Os judeus não queriam
admitir que Jesus pudesse se autodenominar “pão da vida”. De fato, Ele o é,
tanto pela divindade, como por sua humanidade. Enquanto Deus, Ele cria,
sustenta no ser e alimenta todos os viventes. Ao assumir um corpo, sua Carne é
vivificante por ser o Verbo de Deus. Da mesma forma que o ferro se torna
incandescente ao ser introduzido no fogo, adquirindo a substância e as
propriedades deste sem deixar de ser ferro, assim também o Sagrado Corpo de
Jesus está unido à natureza divina. Por isso, sem a Eucaristia, o homem pode
ter vida natural, mas não a vida eterna.
Hoje nos damos conta
de quanto a rejeição dos judeus ao precioso convite de Nosso Senhor é
inexplicável. Os seus antepassados haviam adorado não poucos deuses falsos,
além de terem admitido as mais absurdas doutrinas.

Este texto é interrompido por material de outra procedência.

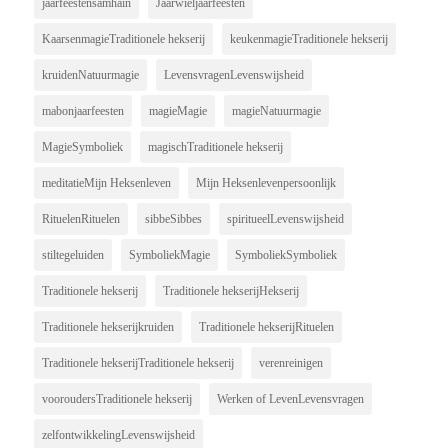
jaarfeestensamhain
Jaarwieljaarfeesten
KaarsenmagieTraditionele hekserij
keukenmagieTraditionele hekserij
kruidenNatuurmagie
LevensvragenLevenswijsheid
mabonjaarfeesten
magieMagie
magieNatuurmagie
MagieSymboliek
magischTraditionele hekserij
meditatieMijn Heksenleven
Mijn Heksenlevenpersoonlijk
RituelenRituelen
sibbeSibbes
spiritueelLevenswijsheid
stiltegeluiden
SymboliekMagie
SymboliekSymboliek
Traditionele hekserij
Traditionele hekserijHekserij
Traditionele hekserijkruiden
Traditionele hekserijRituelen
Traditionele hekserijTraditionele hekserij
verenreinigen
vooroudersTraditionele hekserij
Werken of LevenLevensvragen
zelfontwikkelingLevenswijsheid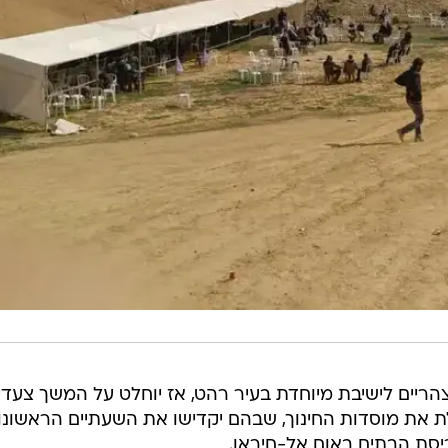
ריים לישיבת מיוחדת בעיר רהט, אז יוחלט על המשך צעדי
 את מוסדות החינוך, שבהם יקדישו את השעתיים הראשונו
יסת הבתים באום אל-חיראן.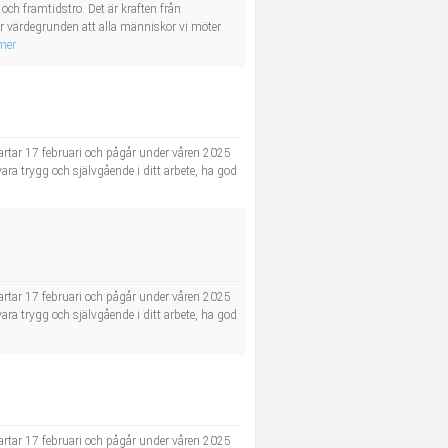
och framtidstro. Det är kraften från
r värdegrunden att alla människor vi möter
mer
artar 17 februari och pågår under våren 2025
a trygg och självgående i ditt arbete, ha god
artar 17 februari och pågår under våren 2025
a trygg och självgående i ditt arbete, ha god
artar 17 februari och pågår under våren 2025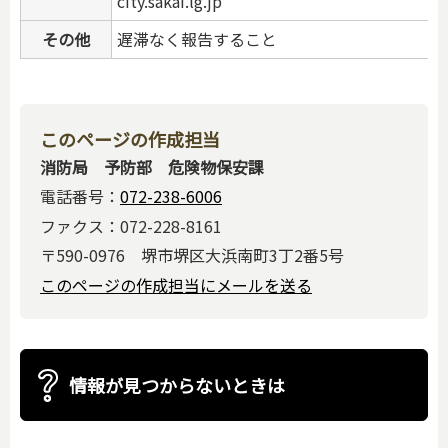
city.sakai.lg.jp
その他
遅滞なく報告すること
このページの作成担当
消防局 予防部 危険物保安課
電話番号：
072-238-6006
ファクス：072-228-8161
〒590-0976 堺市堺区大浜南町3丁2番5号
このページの作成担当にメールを送る
情報が見つからないときは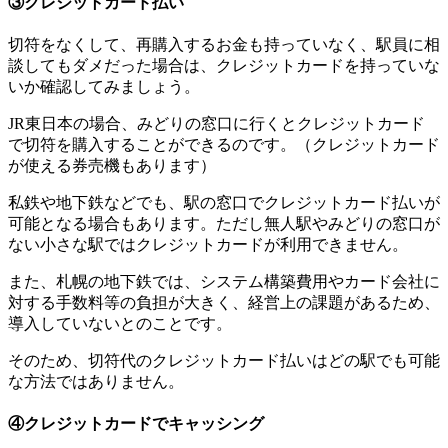
③クレジットカード払い
切符をなくして、再購入するお金も持っていなく、駅員に相
談してもダメだった場合は、クレジットカードを持っていな
いか確認してみましょう。
JR東日本の場合、みどりの窓口に行くとクレジットカード
で切符を購入することができるのです。（クレジットカード
が使える券売機もあります）
私鉄や地下鉄などでも、駅の窓口でクレジットカード払いが
可能となる場合もあります。ただし無人駅やみどりの窓口が
ない小さな駅ではクレジットカードが利用できません。
また、札幌の地下鉄では、システム構築費用やカード会社に
対する手数料等の負担が大きく、経営上の課題があるため、
導入していないとのことです。
そのため、切符代のクレジットカード払いはどの駅でも可能
な方法ではありません。
④クレジットカードでキャッシング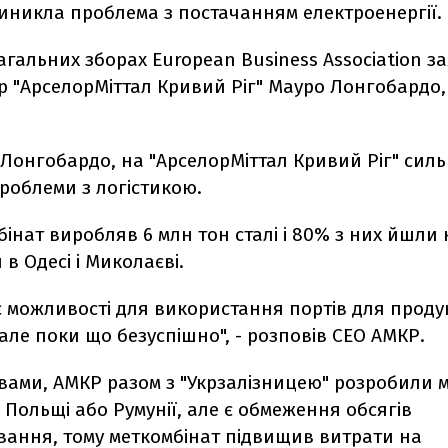
виникла проблема з постачанням електроенергії.
агальних зборах European Business Association з
р "АрселорМіттал Кривий Ріг" Мауро Лонгобардо
Лонгобардо, на "АрселорМіттал Кривий Ріг" сил
роблеми з логістикою.
бінат виробляв 6 млн тон сталі і 80% з них йшли
 в Одесі і Миколаєві.
 можливості для використання портів для продук
 але поки що безуспішно", - розповів CEO АМКР.
вами, АМКР разом з "Укрзалізницею" розробили 
 Польщі або Румунії, але є обмеження обсягів
вання, тому меткомбінат підвищив витрати на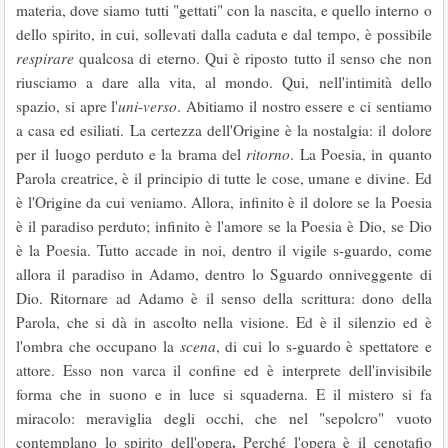
materia, dove siamo tutti "gettati" con la nascita, e quello interno o
dello spirito, in cui, sollevati dalla caduta e dal tempo, è possibile
respirare
qualcosa di eterno. Qui è riposto tutto il senso che non
riusciamo a dare alla vita, al mondo. Qui, nell'intimità dello
spazio, si apre l'
uni
-
verso
. Abitiamo il nostro essere e ci sentiamo
a casa ed esiliati. La certezza dell'Origine è la nostalgia: il dolore
per il luogo perduto e la brama del
ritorno
. La Poesia, in quanto
Parola creatrice, è il principio di tutte le cose, umane e divine. Ed
è l'Origine da cui veniamo. Allora, infinito è il dolore se la Poesia
è il paradiso perduto; infinito è l'amore se la Poesia è Dio, se Dio
è la Poesia. Tutto accade in noi, dentro il vigile s-guardo, come
allora il paradiso in Adamo, dentro lo Sguardo onniveggente di
Dio. Ritornare ad Adamo è il senso della scrittura: dono della
Parola, che si dà in ascolto nella visione. Ed è il silenzio ed è
l'ombra che occupano la
scena
, di cui lo s-guardo è spettatore e
attore. Esso non varca il confine ed è interprete dell'invisibile
forma che in suono e in luce si squaderna. E il mistero si fa
miracolo: meraviglia degli occhi, che nel "sepolcro" vuoto
.
contemplano lo spirito dell'opera
Perché l'opera è il cenotafio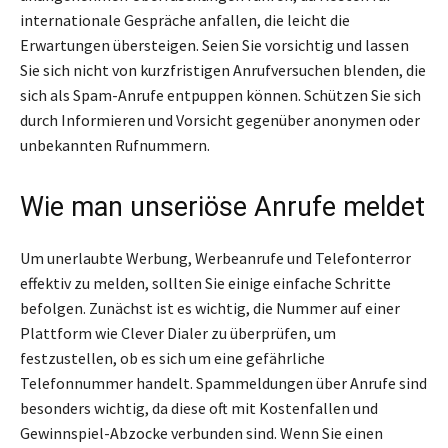
internationale Gespräche anfallen, die leicht die
Erwartungen übersteigen. Seien Sie vorsichtig und lassen
Sie sich nicht von kurzfristigen Anrufversuchen blenden, die
sich als Spam-Anrufe entpuppen können. Schützen Sie sich
durch Informieren und Vorsicht gegenüber anonymen oder
unbekannten Rufnummern.
Wie man unseriöse Anrufe meldet
Um unerlaubte Werbung, Werbeanrufe und Telefonterror
effektiv zu melden, sollten Sie einige einfache Schritte
befolgen. Zunächst ist es wichtig, die Nummer auf einer
Plattform wie Clever Dialer zu überprüfen, um
festzustellen, ob es sich um eine gefährliche
Telefonnummer handelt. Spammeldungen über Anrufe sind
besonders wichtig, da diese oft mit Kostenfallen und
Gewinnspiel-Abzocke verbunden sind. Wenn Sie einen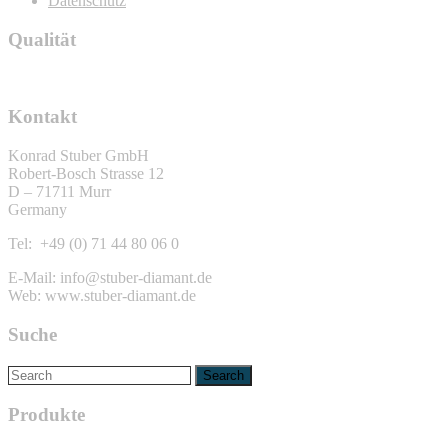
Datenschutz
Qualität
Kontakt
Konrad Stuber GmbH
Robert-Bosch Strasse 12
D – 71711 Murr
Germany
Tel: +49 (0) 71 44 80 06 0
E-Mail: info@stuber-diamant.de
Web: www.stuber-diamant.de
Suche
Produkte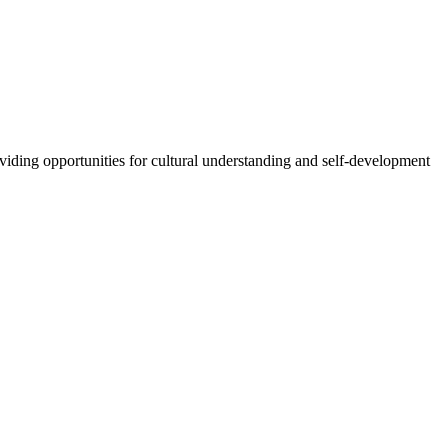
oviding opportunities for cultural understanding and self-development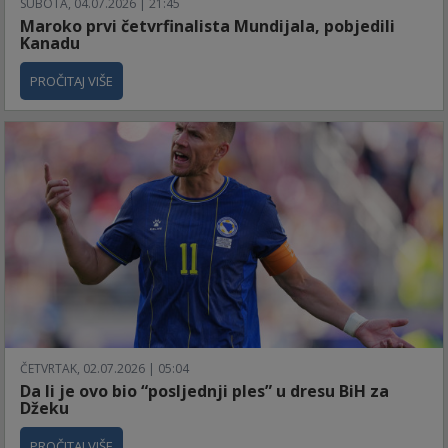
SUBOTA, 04.07.2026 | 21:45
Maroko prvi četvrfinalista Mundijala, pobjedili
Kanadu
PROČITAJ VIŠE
ČETVRTAK, 02.07.2026 | 05:04
Da li je ovo bio “posljednji ples” u dresu BiH za
Džeku
PROČITAJ VIŠE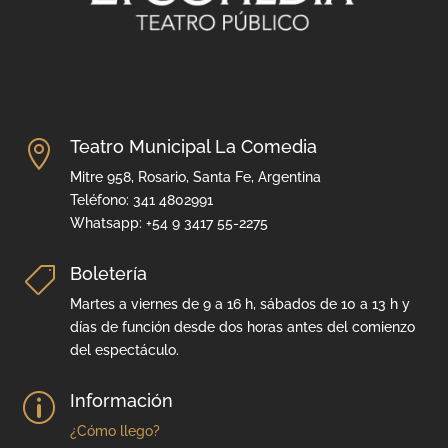
Teatro Municipal La Comedia

Mitre 958, Rosario, Santa Fe, Argentina
Teléfono: 341 4802991
Whatsapp: +54 9 3417 55-2275
Boletería

Martes a viernes de 9 a 16 h, sábados de 10 a 13 h y
días de función desde dos horas antes del comienzo
del espectáculo.
Información
p
¿Cómo llego?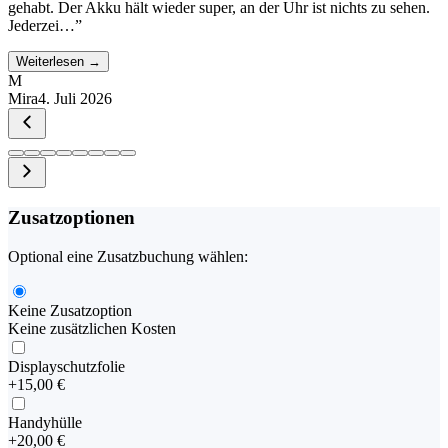
gehabt. Der Akku hält wieder super, an der Uhr ist nichts zu sehen.
Jederzei…
”
Weiterlesen →
M
Mira
4. Juli 2026
Zusatzoptionen
Optional eine Zusatzbuchung wählen:
Keine Zusatzoption
Keine zusätzlichen Kosten
Displayschutzfolie
+
15,00 €
Handyhülle
+
20,00 €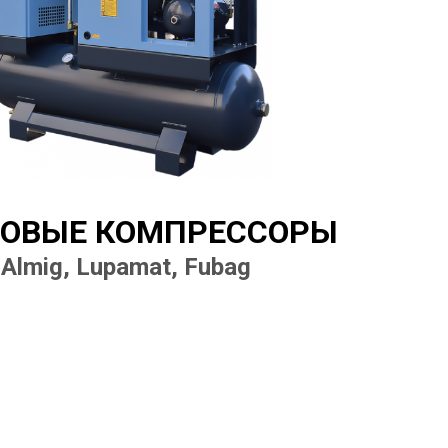
ОВЫЕ КОМПРЕССОРЫ
Almig, Lupamat, Fubag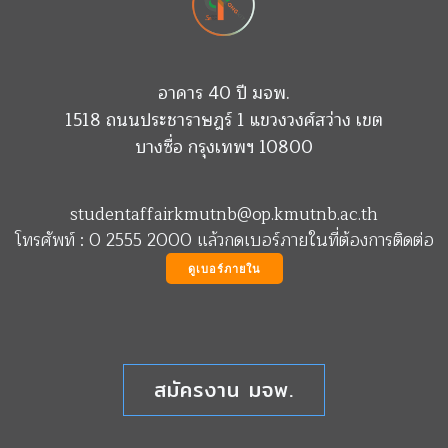
อาคาร 40 ปี มจพ.
1518 ถนนประชาราษฎร์ 1 แขวงวงศ์สว่าง เขต
บางซื่อ กรุงเทพฯ 10800
studentaffairkmutnb@op.kmutnb.ac.th
โทรศัพท์ : 0 2555 2000 แล้วกดเบอร์ภายในที่ต้องการติดต่อ
ดูเบอร์ภายใน
สมัครงาน มจพ.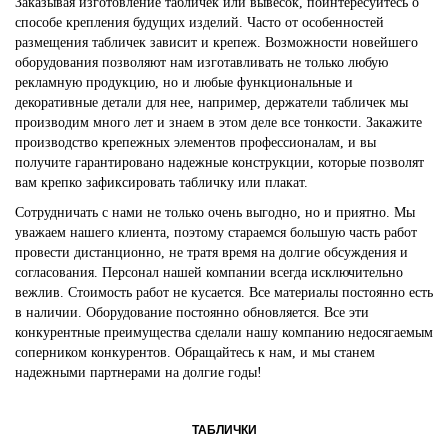
Заказывая изготовление табличек или вывесок, поинтересуйтесь о
способе крепления будущих изделий. Часто от особенностей
размещения табличек зависит и крепеж. Возможности новейшего
оборудования позволяют нам изготавливать не только любую
рекламную продукцию, но и любые функциональные и
декоративные детали для нее, например, держатели табличек мы
производим много лет и знаем в этом деле все тонкости. Закажите
производство крепежных элементов профессионалам, и вы
получите гарантировано надежные конструкции, которые позволят
вам крепко зафиксировать табличку или плакат.
Сотрудничать с нами не только очень выгодно, но и приятно. Мы
уважаем нашего клиента, поэтому стараемся большую часть работ
провести дистанционно, не тратя время на долгие обсуждения и
согласования. Персонал нашей компании всегда исключительно
вежлив. Стоимость работ не кусается. Все материалы постоянно есть
в наличии. Оборудование постоянно обновляется. Все эти
конкурентные преимущества сделали нашу компанию недосягаемым
соперником конкурентов. Обращайтесь к нам, и мы станем
надежными партнерами на долгие годы!
ТАБЛИЧКИ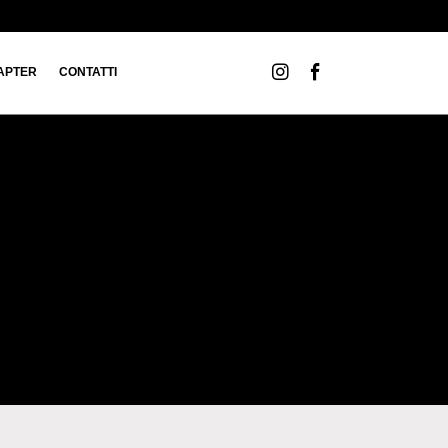
APTER
CONTATTI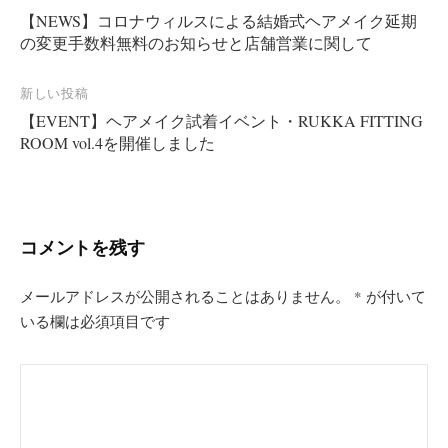
【NEWS】コロナウィルスによる結婚式ヘアメイク延期
稿
の変更手数料無料のお知らせ と店舗営業に関して
ナ
ビ
新しい投稿
ゲ
【EVENT】ヘアメイク試着イベント・RUKKA FITTING
ー
ROOM vol.4を開催しました
シ
ョ
ン
コメントを残す
メールアドレスが公開されることはありません。
*
が付いて
いる欄は必須項目です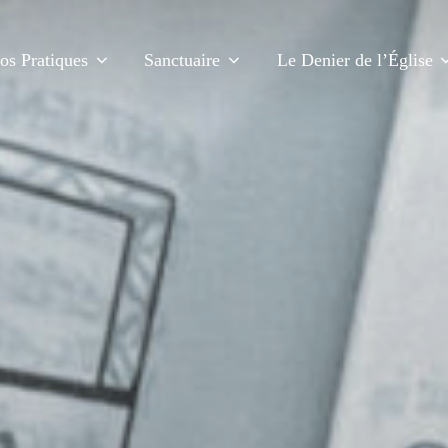
fos Pratiques
Sanctuaire
Le Denier de l’Église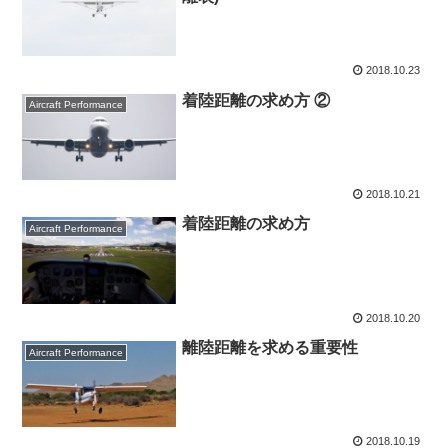
2018.10.23
着陸距離の求め方 ②
Aircraft Performance
2018.10.21
着陸距離の求め方
Aircraft Performance
2018.10.20
離陸距離を求める重要性
Aircraft Performance
2018.10.19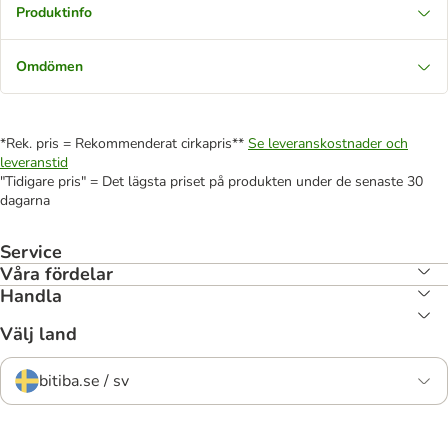
Produktinfo
Omdömen
*Rek. pris = Rekommenderat cirkapris**
Se leveranskostnader och
leveranstid
"Tidigare pris" = Det lägsta priset på produkten under de senaste 30
dagarna
Service
Våra fördelar
Handla
Välj land
bitiba.se / sv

Ao se apresentar o
verdadeiro Deus, oferecendo-Se como alimento de imortalidade, a reação deles
foi de repulsa.
Quando Moisés subiu
ao Monte Sinai para receber as Tábuas da Lei, os israelitas permaneceram a sua
espera no sopé da montanha. Como tardasse muito a descer e o povo estivesse já
cansado, Aarão foi instado a fazer-lhes um deus visível que eles pudessem
seguir, indo-lhes adiante nos deslocamentos (Ex 32, 1). No fundo queriam ter um
Deus — um ELOIM, o Deus verdadeiro que criou o céu e a terra — sob espécie
visível. Ora, o que Jesus lhes oferecia nesse discurso Eucarístico do capítulo
sexto de São João é exatamente isso: “Eu sou o pão da vida (...) o pão vivo
que desceu do céu. Quem comer deste pão, viverá eternamente” (Jo 6, 48.51).
É um paradoxo: o que
os judeus pediram a Aarão, recebemos nós. Sim, na Eucaristia está o ELOIM sob
espécies visíveis. Com uma grande diferença: os judeus julgaram ser possível
operar essa maravilha por mãos humanas e nós cremos, com toda a fé, que isso se
realiza por exclusiva autoridade divina: “Fazei isto em memória de Mim” (Lc 22,
19). O curioso é que, apesar de os judeus acreditarem ser possível realizar
esse grande mistério através de forças naturais e humanas, não creram que Deus
onipotente fosse capaz de concretizá-lo.
Mistério da fé
Nas próprias palavras
de Cristo se encontra um grandioso mistério: Caro mea vere est cibus,
et sanguis meus vere est potus — “Minha Carne é verdadeiramente comida
e o meu Sangue é verdadeiramente bebida” (Jo 6, 56).
Ouçamos São Tomás:
“Que o verdadeiro corpo e sangue de Cristo estejam no sacramento, não se pode
apreender pelo sentido, mas somente pela fé, que se apóia na autoridade divina”
(1).
O problema se centra
em que “toda transformação que acontece segundo as leis da natureza é formal”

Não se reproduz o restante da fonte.